Fredrika Stahl appartient à la nouvelle génération des chanteuses de Jazz. Auteur-compositeur, la jeune suédoise surprend par sa maturité. Les frontières entre les genres musicaux l’ennuient, et elle le montre en affirmant un style personnel, quelque part entre la pop et le jazz. Depuis la parution de son tout premier album en 2006, elle a fait un bout de chemin et a su s'imposer dans un univers où les talents ne manquent pas.

Parmi les artistes qui l'ont marquée, l'on peut citer Lisa Ekdahl, Norah Jones, Jewel ou encore Tracy Chapman. Avec Tom McClung, l'actuel pianiste du musicien virtuose Archie Shepp, elle sort ce premier opus, «A fraction of you», sous le label Vogue (de Sony BMG). La chanteuse se fait immanquablement un nom dans le monde du jazz et l'on reconnaît en elle une artiste talentueuse. Dès lors, elle participe à de nombreux concerts.

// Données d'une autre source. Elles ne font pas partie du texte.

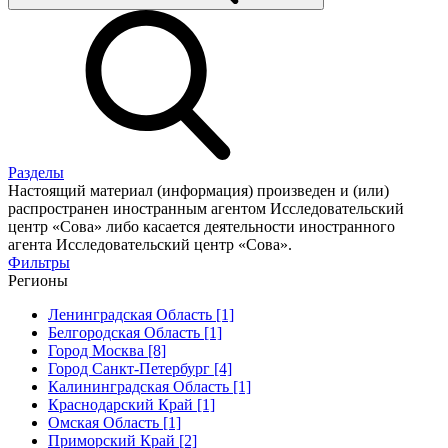
Разделы
Настоящий материал (информация) произведен и (или)
распространен иностранным агентом Исследовательский
центр «Сова» либо касается деятельности иностранного
агента Исследовательский центр «Сова».
Фильтры
Регионы
Ленинградская Область [1]
Белгородская Область [1]
Город Москва [8]
Город Санкт-Петербург [4]
Калининградская Область [1]
Краснодарский Край [1]
Омская Область [1]
Приморский Край [2]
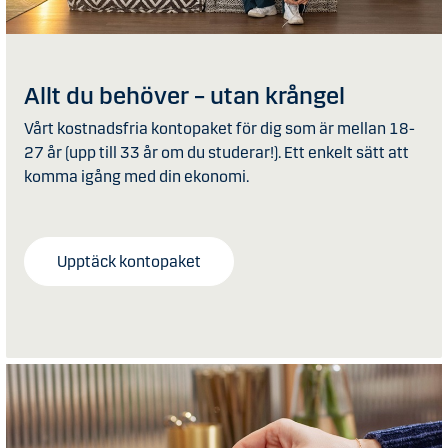
Allt du behöver – utan krångel
Vårt kostnadsfria kontopaket för dig som är mellan 18-
27 år (upp till 33 år om du studerar!). Ett enkelt sätt att
komma igång med din ekonomi.
Upptäck kontopaket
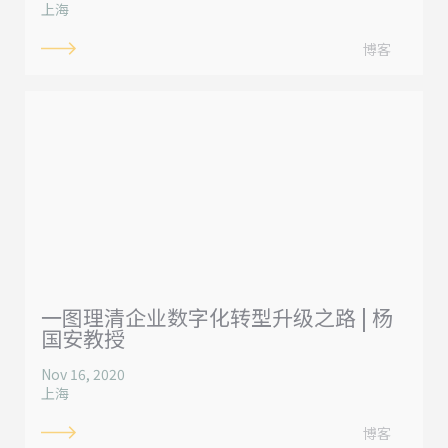
上海
博客
一图理清企业数字化转型升级之路 | 杨
国安教授
Nov 16, 2020
上海
博客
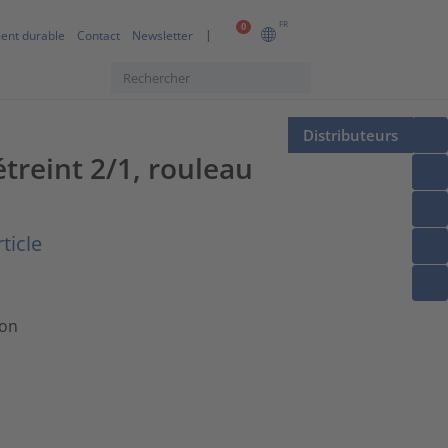
FR
0
ent durable
Contact
Newsletter
Distributeurs
treint 2/1, rouleau
ticle
ion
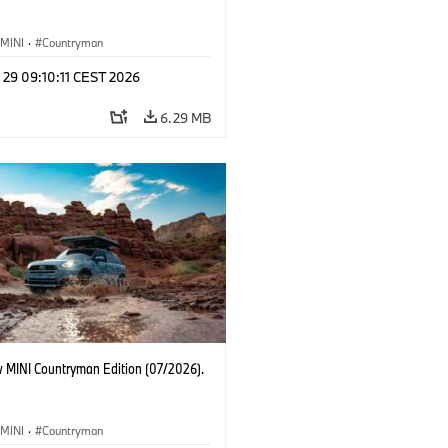
MINI
·
Countryman
 29 09:10:11 CEST 2026
6.29 MB
 MINI Countryman Edition (07/2026).
MINI
·
Countryman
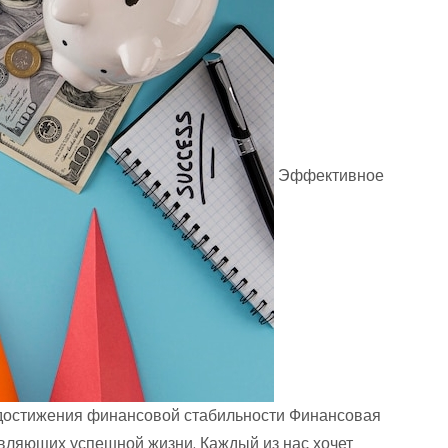
Эффективное
достижения финансовой стабильности Финансовая
авляющих успешной жизни. Каждый из нас хочет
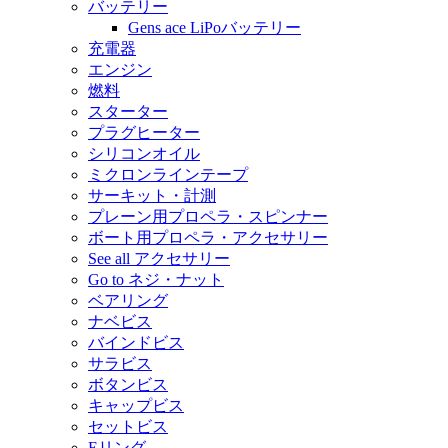
バッテリー
Gens ace LiPoバッテリー
充電器
エンジン
燃料
スターター
プラグヒーター
シリコンオイル
ミクロンラインテープ
サーキット・計測
プレーン用プロペラ・スピンナー
ボート用プロペラ・アクセサリー
See all アクセサリー
Go to ネジ・ナット
ベアリング
ナベビス
バインドビス
サラビス
ボタンビス
キャップビス
セットビス
Eリング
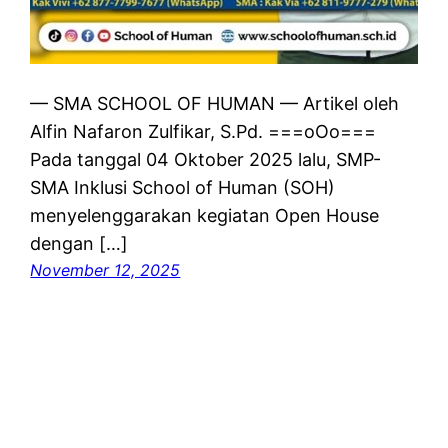
— SMA SCHOOL OF HUMAN — Artikel oleh
Alfin Nafaron Zulfikar, S.Pd. ===oOo===
Pada tanggal 04 Oktober 2025 lalu, SMP-
SMA Inklusi School of Human (SOH)
menyelenggarakan kegiatan Open House
dengan […]
November 12, 2025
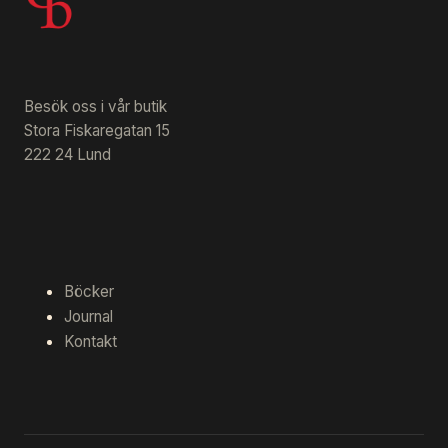
Besök oss i vår butik
Stora Fiskaregatan 15
222 24 Lund
Böcker
Journal
Kontakt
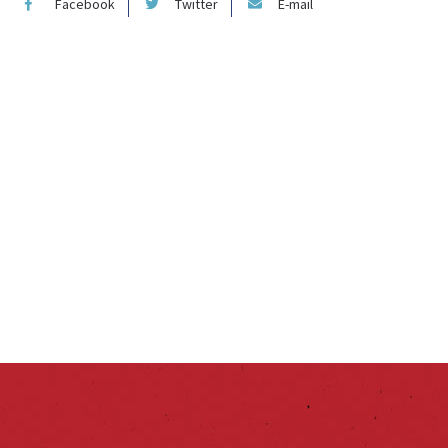
Facebook
Twitter
E-mail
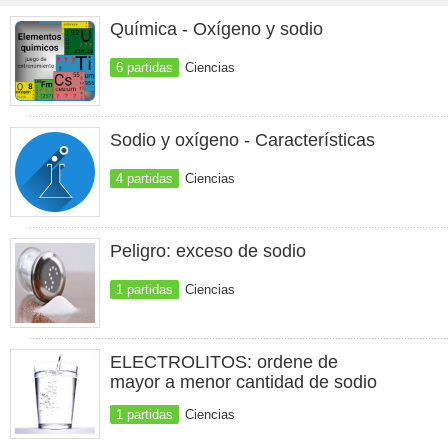
Química - Oxígeno y sodio
6 partidas
Ciencias
Sodio y oxígeno - Características
4 partidas
Ciencias
Peligro: exceso de sodio
1 partidas
Ciencias
ELECTROLITOS: ordene de
mayor a menor cantidad de sodio
1 partidas
Ciencias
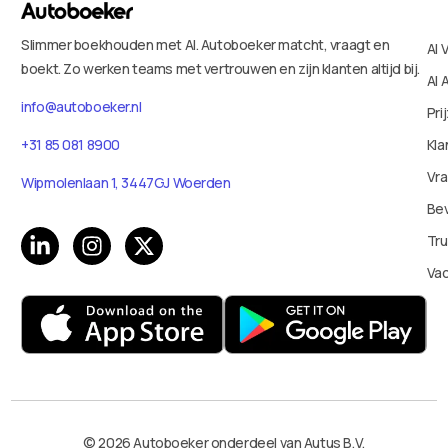
Slimmer boekhouden met AI. Autoboeker matcht, vraagt en
AI 
boekt. Zo werken teams met vertrouwen en zijn klanten altijd bij.
AI 
info@autoboeker.nl
Pri
+31 85 081 8900
Kla
Vr
Wipmolenlaan 1, 3447GJ Woerden
Bev
Tru
Va
© 2026 Autoboeker onderdeel van Autus B.V.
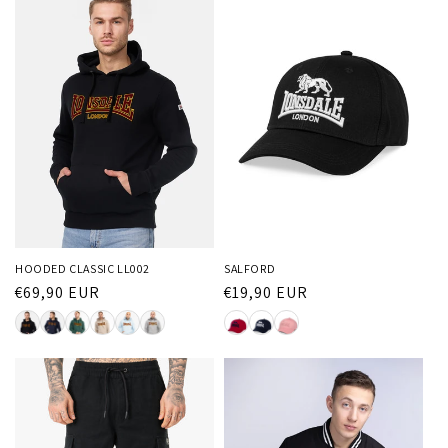
HOODED CLASSIC LL002
SALFORD
Normaler
€69,90 EUR
Normaler
€19,90 EUR
Preis
Preis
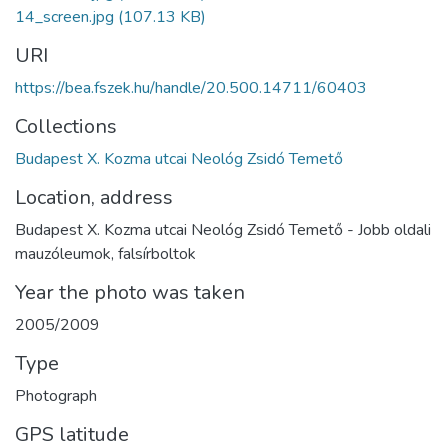
14_screen.jpg
(107.13 KB)
URI
https://bea.fszek.hu/handle/20.500.14711/60403
Collections
Budapest X. Kozma utcai Neológ Zsidó Temető
Location, address
Budapest X. Kozma utcai Neológ Zsidó Temető - Jobb oldali
mauzóleumok, falsírboltok
Year the photo was taken
2005/2009
Type
Photograph
GPS latitude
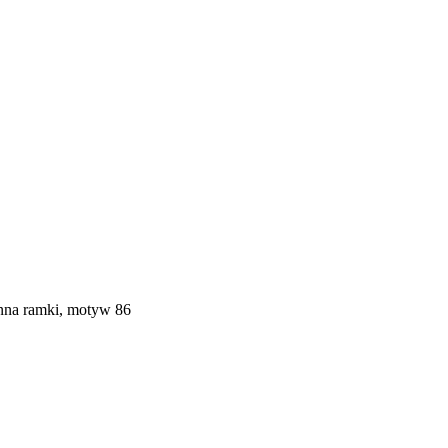
enna ramki, motyw 86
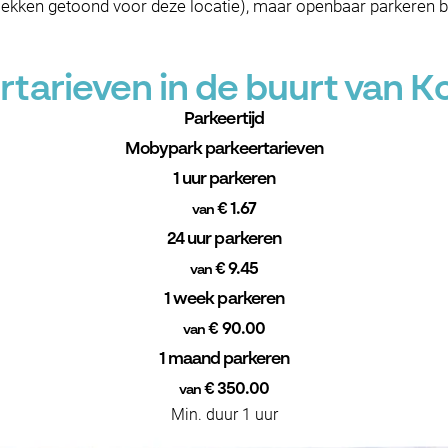
ken getoond voor deze locatie), maar openbaar parkeren blij
tarieven in de buurt van
Parkeertijd
Mobypark parkeertarieven
1 uur parkeren
€ 1.67
van
24 uur parkeren
€ 9.45
van
1 week parkeren
€ 90.00
van
1 maand parkeren
€ 350.00
van
Min. duur 1 uur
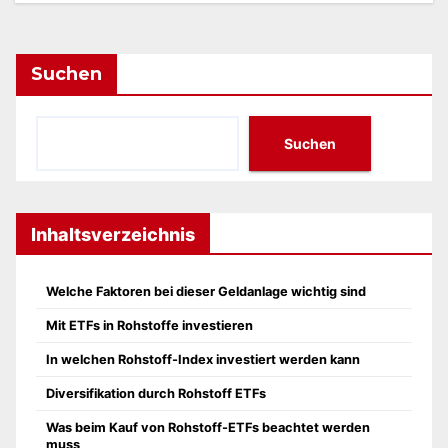
Suchen
Suchen
Inhaltsverzeichnis
Welche Faktoren bei dieser Geldanlage wichtig sind
Mit ETFs in Rohstoffe investieren
In welchen Rohstoff-Index investiert werden kann
Diversifikation durch Rohstoff ETFs
Was beim Kauf von Rohstoff-ETFs beachtet werden
muss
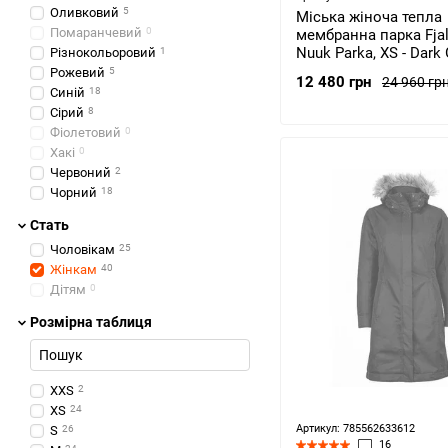
Оливковий
5
Міська жіноча тепла
Помаранчевий
0
мембранна парка Fjal
Nuuk Parka, XS - Dark 
Різнокольоровий
1
(89655.356.XS) 2021
Рожевий
5
12 480 грн
24 960 гр
Синій
18
Сірий
8
Фіолетовий
0
Хакі
0
Червоний
2
Чорний
18
Стать
Чоловікам
25
Жінкам
40
Дітям
0
Розмірна таблиця
XXS
2
XS
24
Артикул: 785562633612
S
26
16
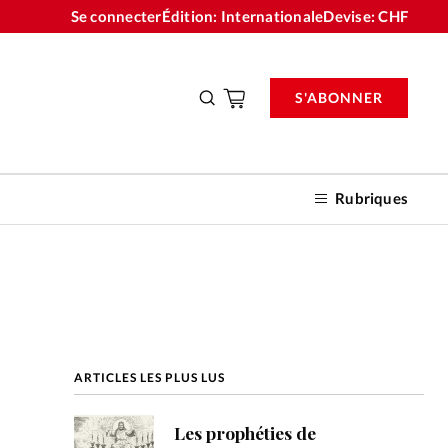
Se connecter
Édition: Internationale
Devise:
CHF
S'ABONNER
Rubriques
nnements
ARTICLES LES PLUS LUS
n don
Les prophéties de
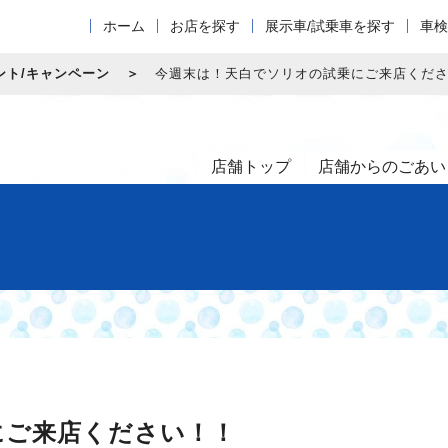
ホーム
お店を探す
展示車/試乗車を探す
車検
ント/キャンペーン
今週末は！天白でソリオの試乗にご来店くだ
店舗トップ
店舗からのごあい
にご来店ください！！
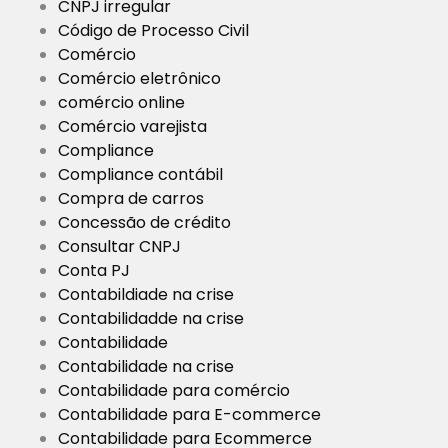
CNPJ irregular
Código de Processo Civil
Comércio
Comércio eletrônico
comércio online
Comércio varejista
Compliance
Compliance contábil
Compra de carros
Concessão de crédito
Consultar CNPJ
Conta PJ
Contabildiade na crise
Contabilidadde na crise
Contabilidade
Contabilidade na crise
Contabilidade para comércio
Contabilidade para E-commerce
Contabilidade para Ecommerce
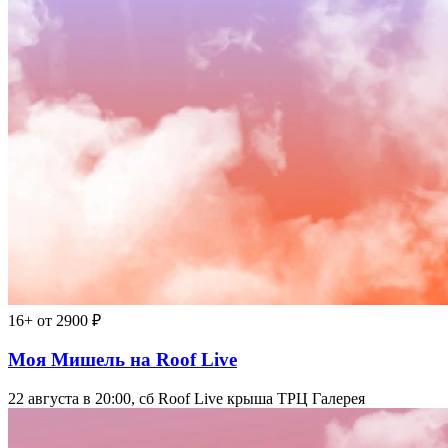
16+
от 2900 ₽
Моя Мишель на Roof Live
22 августа в 20:00, сб
Roof Live крыша ТРЦ Галерея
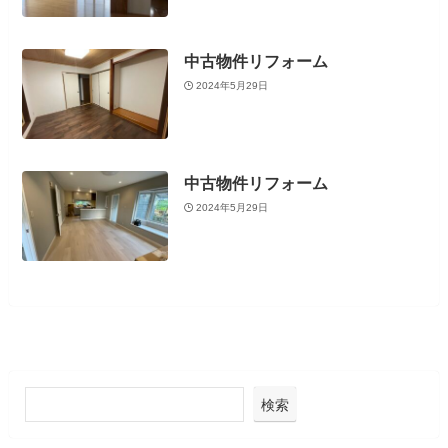
中古物件リフォーム
2024年5月29日
中古物件リフォーム
2024年5月29日
検索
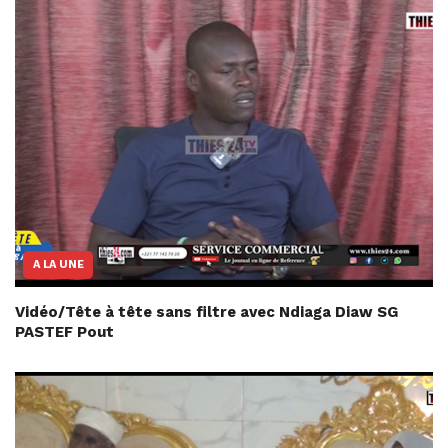
A LA UNE
Vidéo/Tête à tête sans filtre avec Ndiaga Diaw SG
PASTEF Pout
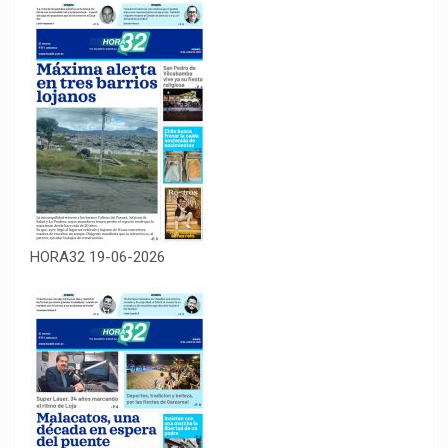
HORA32 19-06-2026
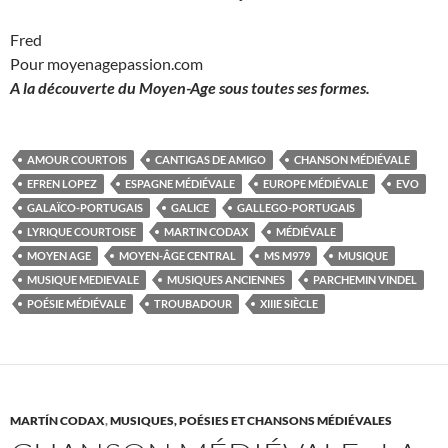
Fred
Pour moyenagepassion.com
A la découverte du Moyen-Age sous toutes ses formes.
AMOUR COURTOIS
CANTIGAS DE AMIGO
CHANSON MÉDIÉVALE
EFREN LOPEZ
ESPAGNE MÉDIÉVALE
EUROPE MÉDIÉVALE
EVO
GALAÏCO-PORTUGAIS
GALICE
GALLEGO-PORTUGAIS
LYRIQUE COURTOISE
MARTIN CODAX
MÉDIÉVALE
MOYEN AGE
MOYEN-ÂGE CENTRAL
MS M979
MUSIQUE
MUSIQUE MEDIEVALE
MUSIQUES ANCIENNES
PARCHEMIN VINDEL
POÉSIE MÉDIÉVALE
TROUBADOUR
XIIIE SIÈCLE
MARTÍN CODAX
,
MUSIQUES, POÉSIES ET CHANSONS MÉDIÉVALES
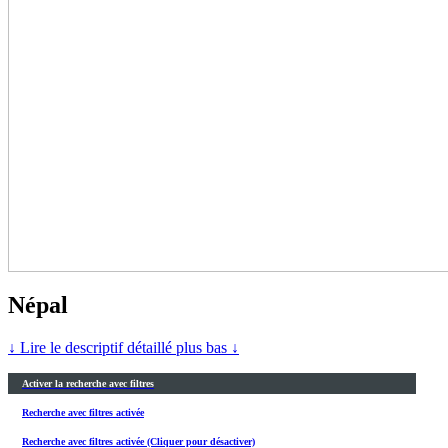
Népal
↓ Lire le descriptif détaillé plus bas ↓
Activer la recherche avec filtres
Recherche avec filtres activée
Recherche avec filtres activée (Cliquer pour désactiver)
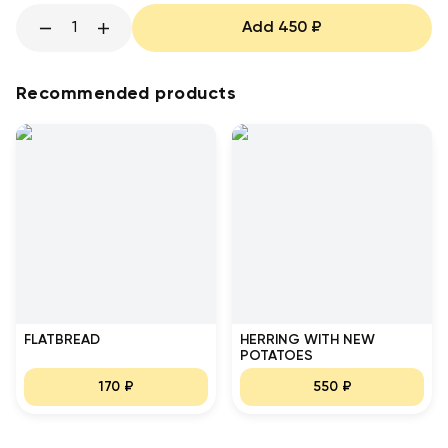
1
Add
450
₽
Recommended products
FLATBREAD
HERRING WITH NEW
POTATOES
170
₽
550
₽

Elle se produira notamment devant des grands noms de la musique comme Lionel Richie , Herbie Hancock ou encore Diane Reeves.

Le deuxième opus de Fredrika Stahl, intitulé « Tributaries » est sorti dans les bacs au mois de juin 2008. Cet album est caractérisé par les sonorités plutôt disparates qui le distinguent tout autant, un savoureux mélange de jazz, de bossa nova, de blues mais également de reggae.

Son troisième album sort le 11 Mars prochain et nous avons l’immense plaisir d’accueillir Fredrika à Rock The Casbah en avant première de sa tournée mondiale ... Un album très féminin et très personnel, à la manière des auteurs-compositeurs qu’elle admire comme Regina Spektor ou Emiliana Torrini. On ne se lasse pas d'écouter « Sweep me away » et son piano inquiet relayé par des violons tourmentés, le refrain intimiste et rêveur de «Fast Moving Train», la valse-ritournelle de «A drop in the sea», évocatrice de paysages nostalgiques, la mélodie chaloupée de «Fling on boy», «My own special way» et son côté soul à l'ancienne, le charmant et ensoleillé «Song of July», la perle pop «Rocket trip to Mars» ou l'adorable «So High». On ne se lasse pas d'admirer la tranquille métamorphose de Fredrika Stahl, de chrysalide jazz en papillon pop.